Task to complete
Transcribe the data that follows in full. Leave out the pictures.

Data for the task

[Start of section]

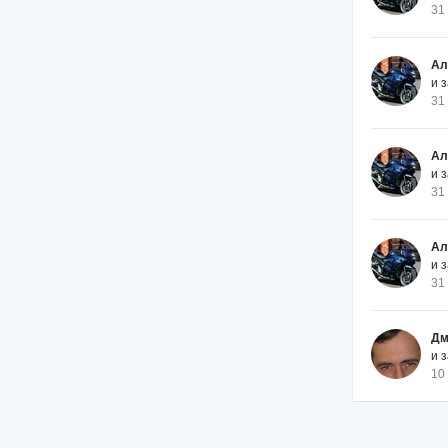
31
Ал
и 
31
Ал
и 
31
Ал
и 
31
Дм
и 
10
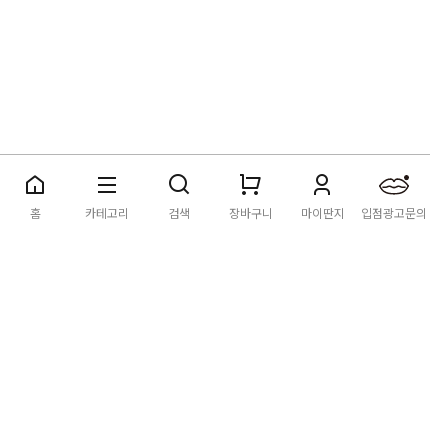
딴지마켓
이용약관
개인정보처리방침
입점·광고문의
홈
카테고리
검색
장바구니
마이딴지
입점광고문의
공지사항
2026년 8월 카드사 무이자할부 이벤트 안내
[공지] "오페라 맛 좀 봐라" 26년 6월~7월 공연 판매 페이지 오
픈 시간 공지
[공지] 딴지마켓 상품 타 몰 불법 등록 및 판매 금지 안내
딴지마켓 정보
마켓소개
이용안내
입점안내
딴지일보
딴지방송국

[End of section]

Output of the task
31
Ал
и 
31
Ал
и 
31
Ал
и 
31
Дм
и 
10
딴지마켓
이용약관
개인정보처리방침
입점·광고문의
홈
카테고리
검색
장바구니
마이딴지
입점광고문의
공지사항
2026년 8월 카드사 무이자할부 이벤트 안내
[공지] "오페라 맛 좀 봐라" 26년 6월~7월 공연 판매 페이지 오
픈 시간 공지
[공지] 딴지마켓 상품 타 몰 불법 등록 및 판매 금지 안내
딴지마켓 정보
마켓소개
이용안내
입점안내
딴지일보
딴지방송국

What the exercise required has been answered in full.